4/1/14

The Man Who Found Einstein's Brain in Two Mason Jars inside a Cardboard Box

Steven Levy said that he had an almost religious experience when he found it in Wichita, Kansas.
A journalist for a magazine, New Jersey Monthly, he knew it had been missing since Einstein's death. Yes, missing. The most brilliant mind of all time was buried without his head intact when he died in 1955. By 1978, when Levy's editor told him to find it, the trail had gone cold. People speculated as to where it might be, but nobody had found it. After some investigation, Levy concluded rather logically that the brain might still be in the possession of the man who did the autopsy, the pathologist who examined the great scientist's corpse.

Levy tracked the former Princeton pathologist, Dr Thomas S Harvey, to Wichita, Kansas.
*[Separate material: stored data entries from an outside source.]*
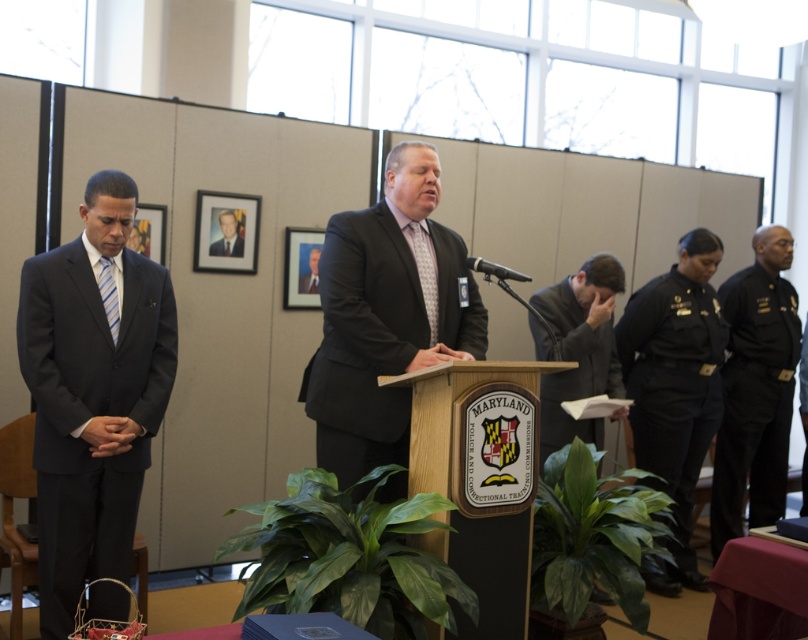 Consider the image. Can you confirm if dark gray suit at left is thinner than dark gray suit at center?

No.

Is point (41, 442) in front of point (208, 248)?

Yes.

This screenshot has width=808, height=640. I want to click on dark gray suit at left, so click(91, 396).

Is smooth black suit at center bigger than black plastic microphone at center?

No, smooth black suit at center is not bigger than black plastic microphone at center.

Can you confirm if smooth black suit at center is positioned to the right of black plastic microphone at center?

In fact, smooth black suit at center is to the left of black plastic microphone at center.

I want to click on smooth black suit at center, so click(x=308, y=268).

Is blue striped tie at left closer to camera compared to black plastic microphone at center?

No, blue striped tie at left is further to the viewer.

Based on the photo, does blue striped tie at left appear over black plastic microphone at center?

No.

This screenshot has width=808, height=640. In order to click on blue striped tie at left in this screenshot , I will do `click(108, 296)`.

The width and height of the screenshot is (808, 640). In order to click on blue striped tie at left in this screenshot , I will do `click(108, 296)`. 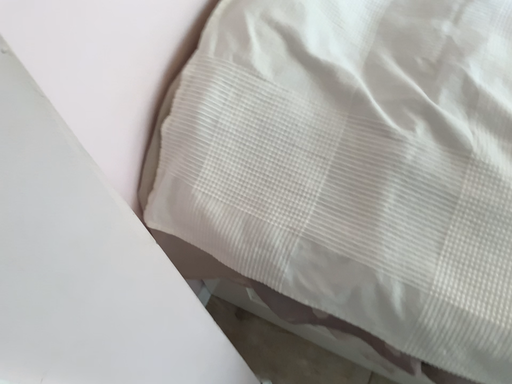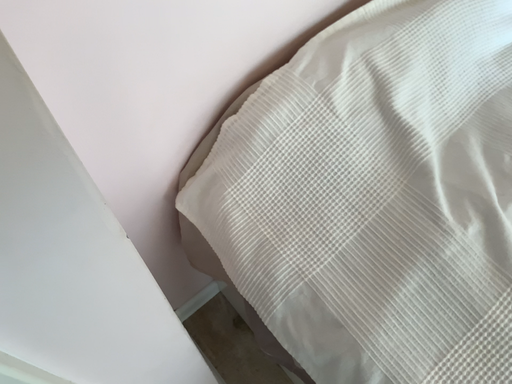 Question: How did the camera likely rotate when shooting the video?

Choices:
 (A) rotated right
 (B) rotated left

Answer: (B) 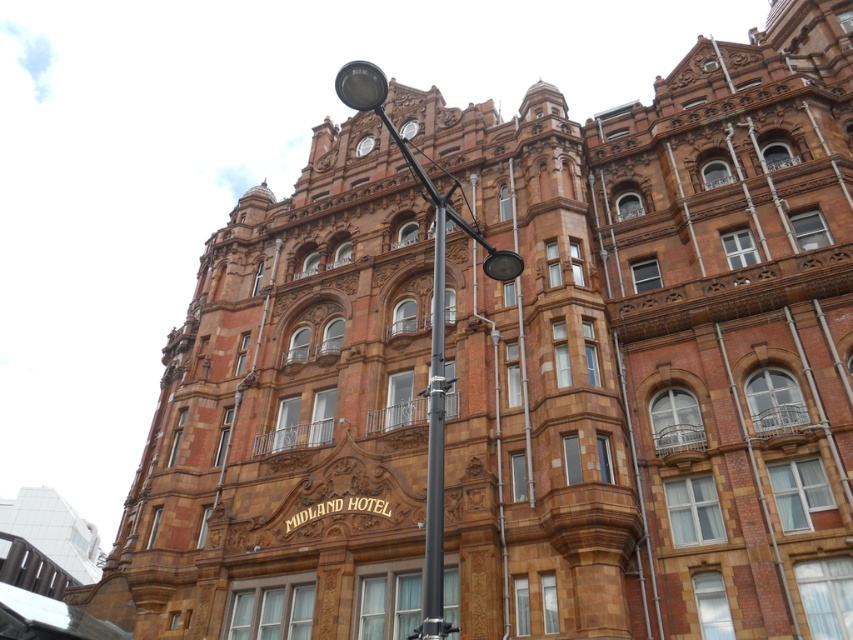 What is the spatial relationship between the black metal lamp post at center and the metallic gray pole at center in the Midland Hotel scene?

The black metal lamp post at center is located to the left of the metallic gray pole at center.

You are standing in front of the Midland Hotel and need to determine which object is bigger between the black metal lamp post at center and the metallic gray pole at center. Can you identify the larger one?

The black metal lamp post at center has a larger size compared to the metallic gray pole at center, so the black metal lamp post at center is bigger.

You are standing in front of the Midland Hotel and see two points marked on its facade. The first point is at coordinates point (434, 284) and the second is at point (444, 243). From your perspective, which point is closer to you?

Point (444, 243) is closer to you because it is in front of point (434, 284). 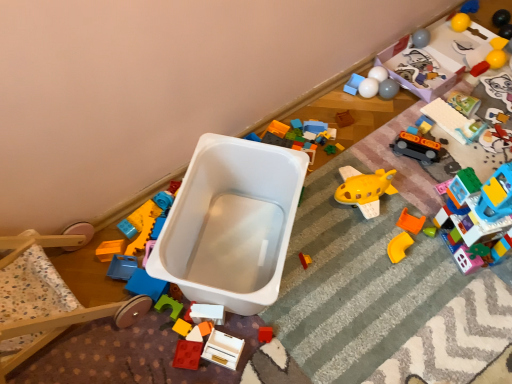 This screenshot has width=512, height=384. I want to click on free space in front of matte yellow toy airplane at center, arranged as the 5th toy when viewed from the left, so click(308, 322). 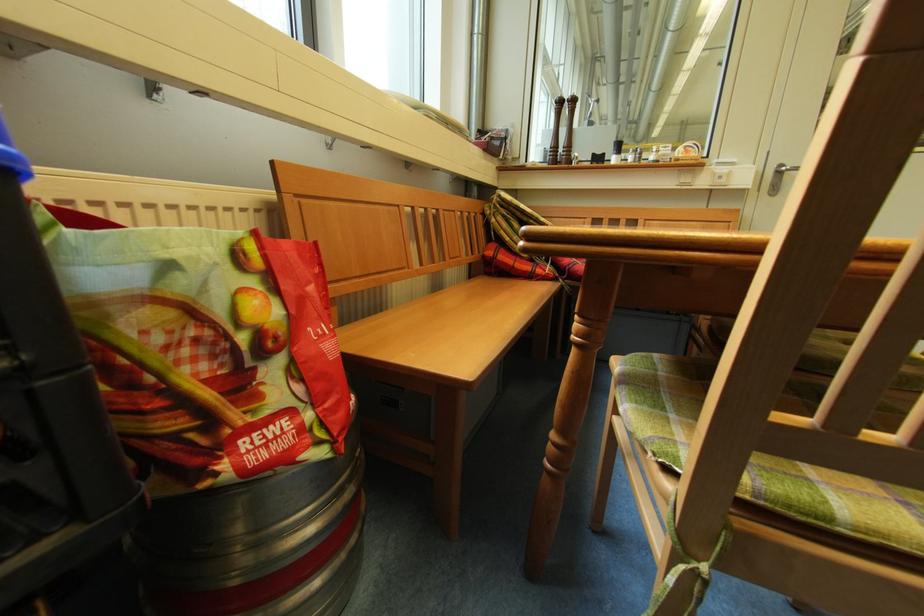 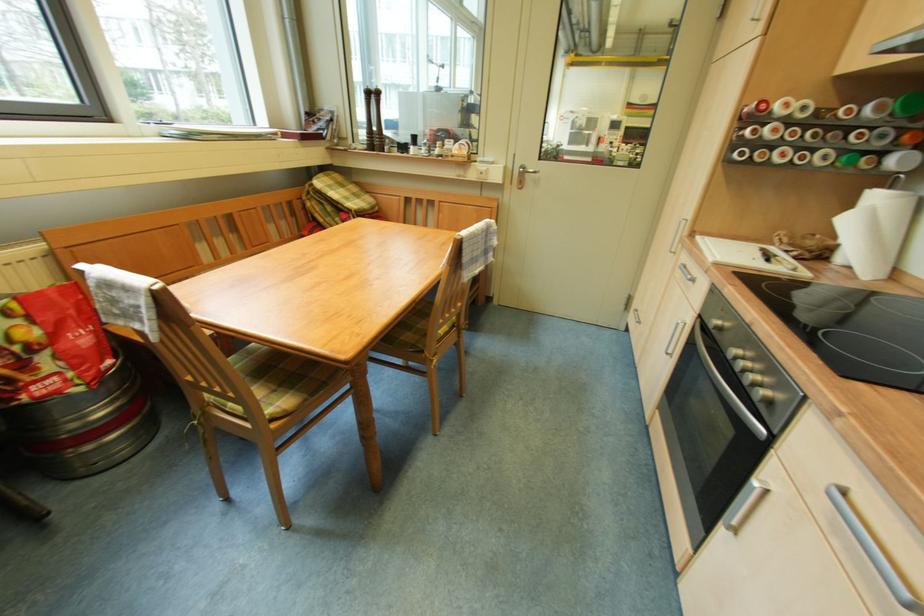 In a continuous first-person perspective shot, in which direction is the camera moving?

The movement direction of the cameraman is right, backward. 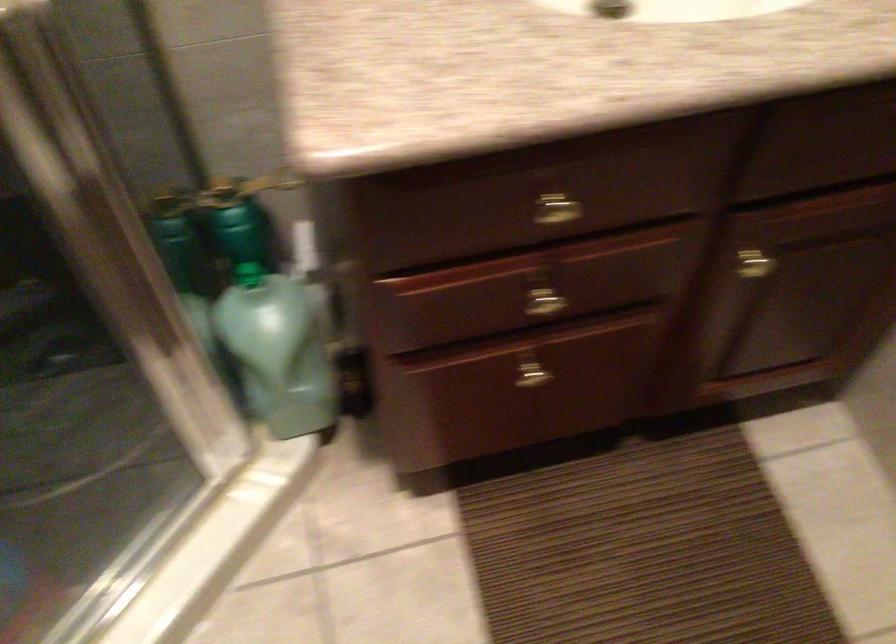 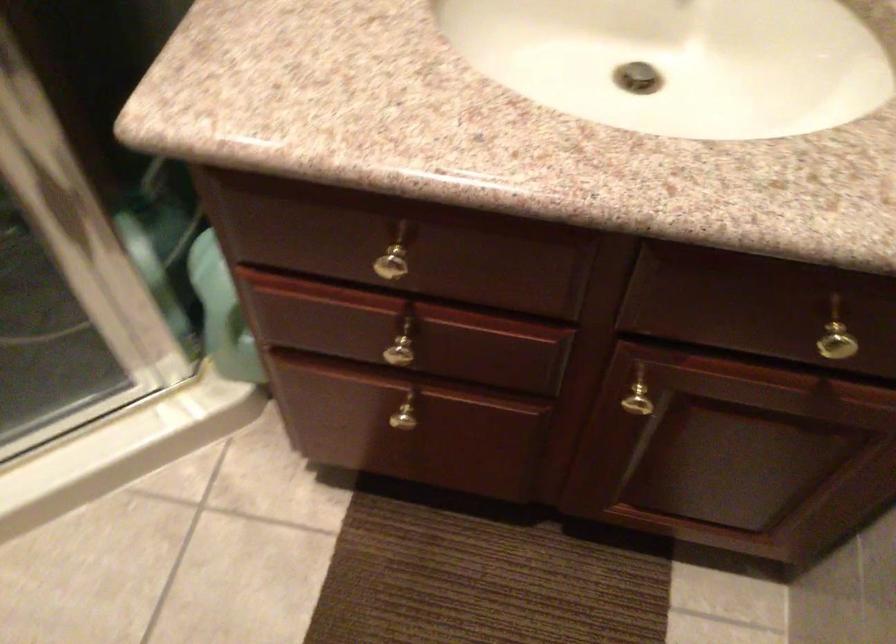 Locate, in the second image, the point that corresponds to point 748,263 in the first image.

(640, 399) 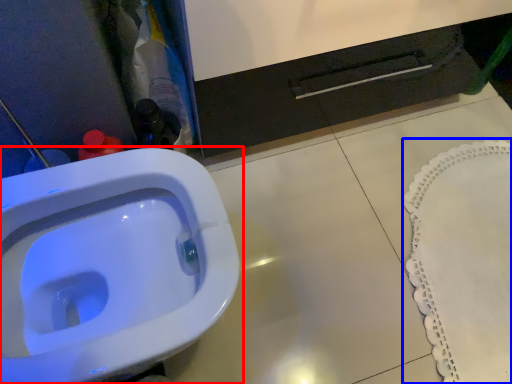 Question: Which of the following is the farthest to the observer, toilet (highlighted by a red box) or bath mat (highlighted by a blue box)?

Choices:
 (A) toilet
 (B) bath mat

Answer: (B) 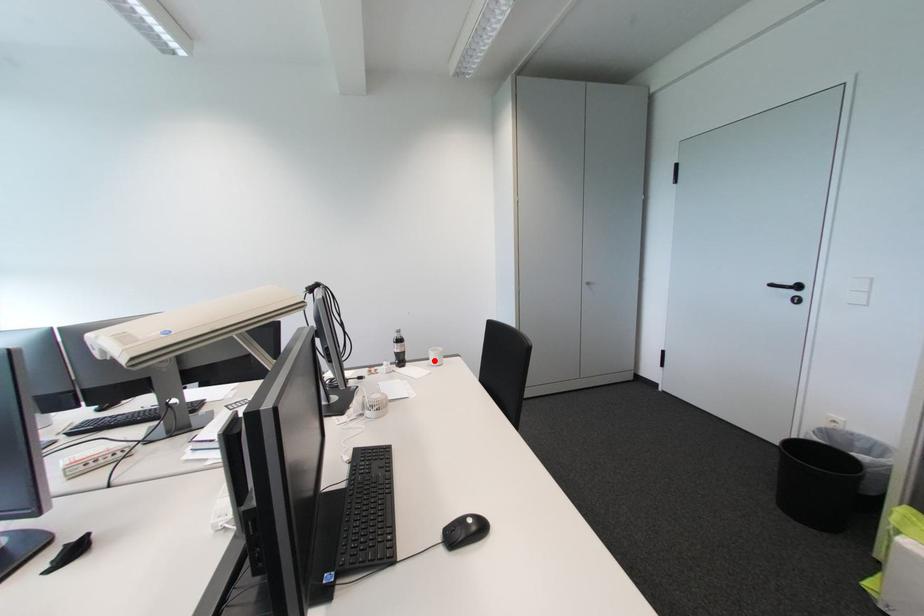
The day he chatted with Harvey in the physician's office, he asked the man about the brain. Harvey, after some time, admitted that he had it. Where? asked Levy. Here, replied the doctor. Here? Yes, right here. Rather sheepishly he told Levy that it was in the very office where they sat.

He walked to a box marked Costa Cider and pulled out two big mason jars. Awestruck, Levy then gazed at the brain that changed the world, as the journalist put it. Most of the brain had been sliced, except for the cerebellum and parts of the cerebral cortex.

Before he died at 76, Einstein had wanted his body cremated but granted that his brain be examined by science. Clearly, that didn't happen until the brain was found. In 1985 a study examined Einstein's brain against eleven men who died at age 64. The scientists examined the ratio of glial cells to neurons (nerve cells), in Einstein's brain and compared them to the control group of men. They found nothing to indicate a remarkable difference.

In 1996 a study revealed that Einstein's brain weighed 1,230 grams as compared to the average adult male brain at 1,400 grams. The physicist's cerebral cortex was thinner than each of five control brains while his neurons were denser.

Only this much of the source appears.